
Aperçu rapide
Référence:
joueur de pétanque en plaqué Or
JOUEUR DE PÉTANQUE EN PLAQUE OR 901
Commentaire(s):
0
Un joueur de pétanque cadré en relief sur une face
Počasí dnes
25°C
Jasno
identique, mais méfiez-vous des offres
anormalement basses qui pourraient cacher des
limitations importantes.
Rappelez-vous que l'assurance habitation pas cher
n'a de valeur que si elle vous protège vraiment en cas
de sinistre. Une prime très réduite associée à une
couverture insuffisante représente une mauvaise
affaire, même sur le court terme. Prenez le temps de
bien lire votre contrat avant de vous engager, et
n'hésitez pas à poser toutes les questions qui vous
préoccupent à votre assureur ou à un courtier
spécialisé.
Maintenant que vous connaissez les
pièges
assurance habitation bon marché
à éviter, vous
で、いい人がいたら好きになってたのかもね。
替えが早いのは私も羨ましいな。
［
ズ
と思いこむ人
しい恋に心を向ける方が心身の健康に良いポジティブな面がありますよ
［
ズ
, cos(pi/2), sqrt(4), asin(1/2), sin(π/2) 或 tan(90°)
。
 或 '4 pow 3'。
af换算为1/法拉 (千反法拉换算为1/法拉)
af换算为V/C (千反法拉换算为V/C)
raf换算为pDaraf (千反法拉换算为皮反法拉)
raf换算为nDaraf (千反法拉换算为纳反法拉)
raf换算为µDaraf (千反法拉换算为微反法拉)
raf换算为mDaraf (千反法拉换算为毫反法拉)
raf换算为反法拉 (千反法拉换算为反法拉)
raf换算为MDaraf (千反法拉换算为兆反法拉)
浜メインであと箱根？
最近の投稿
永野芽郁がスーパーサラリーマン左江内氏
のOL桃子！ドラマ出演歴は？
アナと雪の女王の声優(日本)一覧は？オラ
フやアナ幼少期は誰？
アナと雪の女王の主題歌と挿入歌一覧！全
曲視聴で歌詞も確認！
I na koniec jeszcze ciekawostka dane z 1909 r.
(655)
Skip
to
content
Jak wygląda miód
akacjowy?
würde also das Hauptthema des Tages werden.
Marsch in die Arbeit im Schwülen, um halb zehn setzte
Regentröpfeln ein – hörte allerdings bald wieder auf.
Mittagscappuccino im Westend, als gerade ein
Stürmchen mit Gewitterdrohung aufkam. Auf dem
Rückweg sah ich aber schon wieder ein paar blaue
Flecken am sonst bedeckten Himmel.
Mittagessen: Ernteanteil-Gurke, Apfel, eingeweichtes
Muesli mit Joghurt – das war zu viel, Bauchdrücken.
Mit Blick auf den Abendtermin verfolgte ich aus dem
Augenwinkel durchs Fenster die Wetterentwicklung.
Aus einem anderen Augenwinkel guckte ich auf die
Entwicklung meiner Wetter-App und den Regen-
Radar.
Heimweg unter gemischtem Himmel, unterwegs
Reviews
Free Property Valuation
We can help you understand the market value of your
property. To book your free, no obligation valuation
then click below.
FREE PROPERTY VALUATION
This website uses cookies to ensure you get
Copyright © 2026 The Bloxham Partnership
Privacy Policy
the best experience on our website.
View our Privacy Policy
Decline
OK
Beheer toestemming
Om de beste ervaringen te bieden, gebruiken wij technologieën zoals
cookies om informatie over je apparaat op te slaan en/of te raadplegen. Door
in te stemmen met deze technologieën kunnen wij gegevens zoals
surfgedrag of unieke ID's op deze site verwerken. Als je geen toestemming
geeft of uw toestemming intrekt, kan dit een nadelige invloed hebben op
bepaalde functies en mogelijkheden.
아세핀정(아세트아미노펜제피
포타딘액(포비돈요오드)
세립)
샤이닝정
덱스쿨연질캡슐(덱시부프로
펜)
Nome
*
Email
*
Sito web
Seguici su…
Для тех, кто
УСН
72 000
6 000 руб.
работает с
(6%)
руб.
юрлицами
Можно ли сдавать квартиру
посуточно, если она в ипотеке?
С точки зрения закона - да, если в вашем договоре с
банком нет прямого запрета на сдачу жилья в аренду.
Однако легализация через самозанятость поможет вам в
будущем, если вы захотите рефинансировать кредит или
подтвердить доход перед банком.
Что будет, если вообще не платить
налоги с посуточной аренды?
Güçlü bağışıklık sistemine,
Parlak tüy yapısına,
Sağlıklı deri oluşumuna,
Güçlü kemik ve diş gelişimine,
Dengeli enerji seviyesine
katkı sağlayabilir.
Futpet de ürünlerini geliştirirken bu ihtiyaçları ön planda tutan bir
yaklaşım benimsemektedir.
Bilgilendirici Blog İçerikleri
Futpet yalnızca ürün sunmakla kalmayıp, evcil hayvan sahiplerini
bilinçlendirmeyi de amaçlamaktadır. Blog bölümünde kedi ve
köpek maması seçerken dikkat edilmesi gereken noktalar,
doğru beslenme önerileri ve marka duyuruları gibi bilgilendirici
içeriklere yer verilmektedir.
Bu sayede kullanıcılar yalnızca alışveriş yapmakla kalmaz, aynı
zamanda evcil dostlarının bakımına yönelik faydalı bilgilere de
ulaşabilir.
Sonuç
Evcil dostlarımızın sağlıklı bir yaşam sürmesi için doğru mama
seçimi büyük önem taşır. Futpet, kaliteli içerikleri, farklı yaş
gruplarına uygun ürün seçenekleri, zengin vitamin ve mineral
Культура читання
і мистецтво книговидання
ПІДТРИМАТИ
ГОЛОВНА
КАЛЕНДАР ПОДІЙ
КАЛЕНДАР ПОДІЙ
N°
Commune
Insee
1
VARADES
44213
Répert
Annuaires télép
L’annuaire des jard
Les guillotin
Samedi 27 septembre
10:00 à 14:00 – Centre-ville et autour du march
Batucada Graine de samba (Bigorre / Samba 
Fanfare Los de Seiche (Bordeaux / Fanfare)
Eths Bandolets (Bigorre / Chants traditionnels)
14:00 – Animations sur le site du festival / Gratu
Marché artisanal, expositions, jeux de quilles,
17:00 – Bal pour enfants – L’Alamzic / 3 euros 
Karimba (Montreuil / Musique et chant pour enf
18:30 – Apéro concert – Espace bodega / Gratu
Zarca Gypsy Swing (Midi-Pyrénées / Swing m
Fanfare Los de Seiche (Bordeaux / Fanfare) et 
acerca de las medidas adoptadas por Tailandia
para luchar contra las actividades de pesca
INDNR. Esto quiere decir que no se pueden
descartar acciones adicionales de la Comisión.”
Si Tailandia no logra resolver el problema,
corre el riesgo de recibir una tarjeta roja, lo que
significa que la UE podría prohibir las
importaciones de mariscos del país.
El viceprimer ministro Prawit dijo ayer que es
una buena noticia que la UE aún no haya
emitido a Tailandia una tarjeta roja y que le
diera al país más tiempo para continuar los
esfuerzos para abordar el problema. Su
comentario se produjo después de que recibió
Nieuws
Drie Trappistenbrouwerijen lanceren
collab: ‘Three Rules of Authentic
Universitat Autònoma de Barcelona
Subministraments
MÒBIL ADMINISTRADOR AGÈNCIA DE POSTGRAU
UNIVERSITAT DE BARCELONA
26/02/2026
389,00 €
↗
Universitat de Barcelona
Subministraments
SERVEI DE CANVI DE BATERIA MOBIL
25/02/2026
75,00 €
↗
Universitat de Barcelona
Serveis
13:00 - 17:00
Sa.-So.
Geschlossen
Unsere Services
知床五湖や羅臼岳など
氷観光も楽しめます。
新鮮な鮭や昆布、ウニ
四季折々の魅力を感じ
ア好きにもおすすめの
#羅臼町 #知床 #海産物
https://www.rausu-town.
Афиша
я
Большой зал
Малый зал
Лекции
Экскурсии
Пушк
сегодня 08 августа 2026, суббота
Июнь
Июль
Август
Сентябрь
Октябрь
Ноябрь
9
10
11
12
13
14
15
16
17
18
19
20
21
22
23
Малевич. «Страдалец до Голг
----------------------------------------
**Instructions to follow**:
Show every line above where "website" is found.

**Task output**:
This website uses cookies to ensure you get
the best experience on our website.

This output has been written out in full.